Flags are lowered to half-staff in Spokane on Friday in memory of one of the last Pearl Harbor survivors in the Inland Northwest
Garland died in Coeur d'Alene on April 19, according to an email from his daughter. He was 96 years old.
Garland's daughter said he remained “happy and healthy until his last couple of days.”
Garland was just 19 years old when he began his service in the Marines. At the end of his basic training, he shipped off to Pearl Harbor. It was there that he was injured during the Japanese attack.
Garland spoke often of that tragedy and shared his memories from that day with KREM on several occasions.
"When something like that happens, your mind retains that stuff. You don't get rid of it," Garland said in an previous interview with KREM 2.
He was able to continue serving through the rest of World War II. He later served in the Korean War, then earned two Purple Hearts and a Bronze Star.
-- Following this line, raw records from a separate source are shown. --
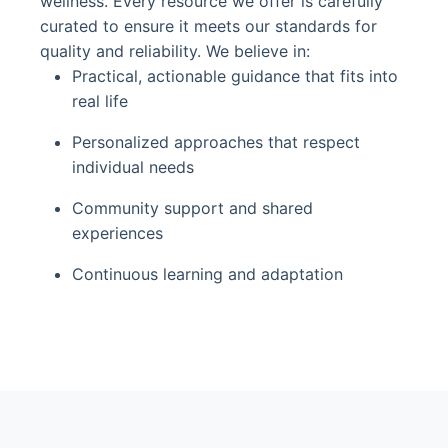
wellness. Every resource we offer is carefully
curated to ensure it meets our standards for
quality and reliability. We believe in:
Practical, actionable guidance that fits into
real life
Personalized approaches that respect
individual needs
Community support and shared
experiences
Continuous learning and adaptation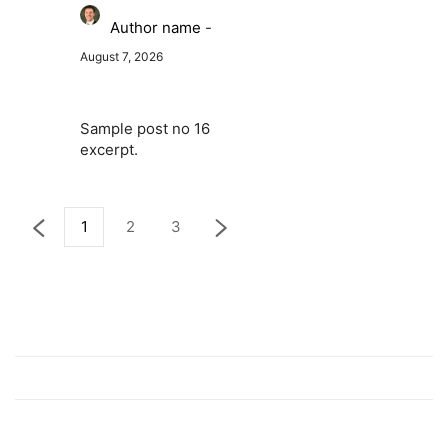
Author name
-
August 7, 2026
Sample post no 16
excerpt.
1
2
3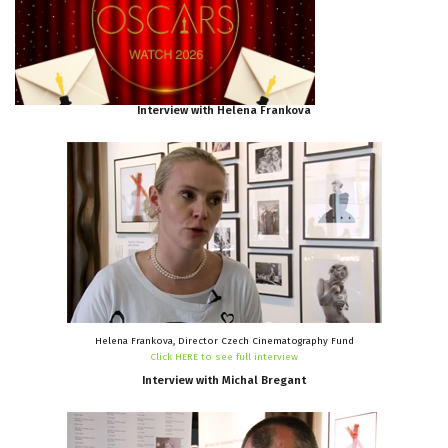
Interview
with
Helena
Frankova
Helena Frankova, Director Czech Cinematography Fund
Click HERE to see full interview
Interview
with
Michal
Bregant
His time in the service earned him national recognition and honor.
Garland retired and lived in Coeur d'Alene.
In 2016, Garland was the only living Pearl Harbor survivor to attend a remembrance ceremony in Spokane. He survived the Dec. 7 attack on Pearl Harbor in 1941.
"Time goes by, I guess. You get to be my age, and all your friends are gone," Garland told KREM’s Whitney Ward in 2016. "I didn't think I'd be the last one here. I was kind of the youngest one of the group."
Every year, he would travel to Spokane for the Pearl Harbor remembrance ceremony. His work internationally brought him respect and honor locally.
Garland was the last remaining veteran in the Lilac City Chapter of the Pearl Harbor Survivors Association, according to a City of Spokane spokesperson. He was a decorated Marine who earned two Purple Hearts and a Bronze Star during World War II and the Korean War.
We are deeply saddened by the death of Ray Garland,” said Spokane Mayor David Condon. “I will remember Ray for his decorated military service and dedication to his fellow service members. It was a pleasure getting to know him.”
Condon encouraged anyone with a flag outside of their home or business to lower it to half-staff in honor of Garland.
Garland’s memorial service was held Friday, April 26, at 1 p.m. at Christ the King Lutheran Church in Coeur d’Alene, Idaho. Local veterans who worked with and knew Garland came to the service to pay their respects.
"He was one of those that was always there, and he always looked like he was still on duty," said veteran Mark Blackstone. "Ninety-six years, that's a long time. He had a great life, he was a great man. I'm going to miss him."
A City of Spokane spokesperson said Garland was the last Pearl Harbor survivor in the Inland Northwest. However, KREM has received reports of at least one other survivor in the area.
The Coeur d'Alene Press recently spoke with 98-year-old Charlie Imus of Post Falls, who vividly remembers the Japanese attacks on Pearl Harbor.
Imus, who was 21 at the time, said he was walking downstairs from the barracks to a mess hall on Ford Island during the first wave of attacks.